You can actually soften pasta and many other similar foods by just leaving them in room temperature water for a much longer period. Some backpackers do this to reduce weight and it's been the only way I've ever prepared food while backpacking. Admittedly, cold noodles, oatmeal, rice, etc. is a lot more appetizing if you're many miles from the nearest civilization and have worked up a huge hunger from hiking.

3 comments

Pasta needs to reach something like 80 degrees to "cook", if you just soak it at 35 it will not be the same result.

The method described here (which has been around for centuries) instead gets you the same result as cooking in constantly boiling water, saving a lot of gas/electricity.

A cold-soaking only approach works well with instant noodles, dehydrated pasta and freeze dried pasta (all of which are pre-cooked).

However, a hybrid approach, meaning cold-soaking your meal an hour or so before dinner then heating, can help speed up the cooking process and thus save fuel (weight).

Having tried all of the above I can say that for me at least, many Korean ramens + peanut butter are a godsend that lend themselves really well to cold-soaking not just in ease of use but in taste too.

I really doubt it’s a lot.

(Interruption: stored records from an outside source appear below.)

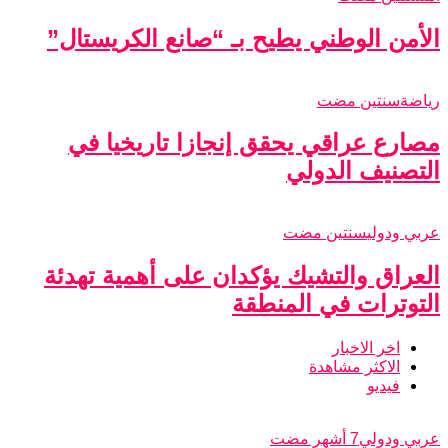
الأمن الوطني يطيح بـ “صانع الكريستال”
رياضة
سنتين مضت
مصارع عراقي يحقق إنجازا تاريخيا في
التصنيف الدولي
عربي ودولي
سنتين مضت
العراق والتشيك يؤكدان على أهمية تهدئة
التوترات في المنطقة
اخر الاخبار
الاكثر مشاهدة
فيديو
عربي ودولي
7 أشهر مضت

I really don’t think it’s much at all, and that’s why they’ve got the asterisk on the number.

Water has really high specific heat capacity, and there’s a lot more water than noodles (by mass). You’re using a lot more energy to heat the water than the noodles. Most people switch to low heat (the water just has to stay boiling, how fast doesn’t much matter) at about the same time this would have you switch it off. So you’re saving a little bit of energy for the last maybe 25% of the process.

> I really doubt it’s a lot. I really don’t think it’s much at all, and that’s why they’ve got the asterisk on the number.

The asterisk is on the 80% claim, a more conservative estimation from a research published by the italian pasta makers association last summer was at 47%, which I think still qualifies as "a lot".

I think you are under-estimating the amount of power required to keep the water boiling, especially on gas stoves.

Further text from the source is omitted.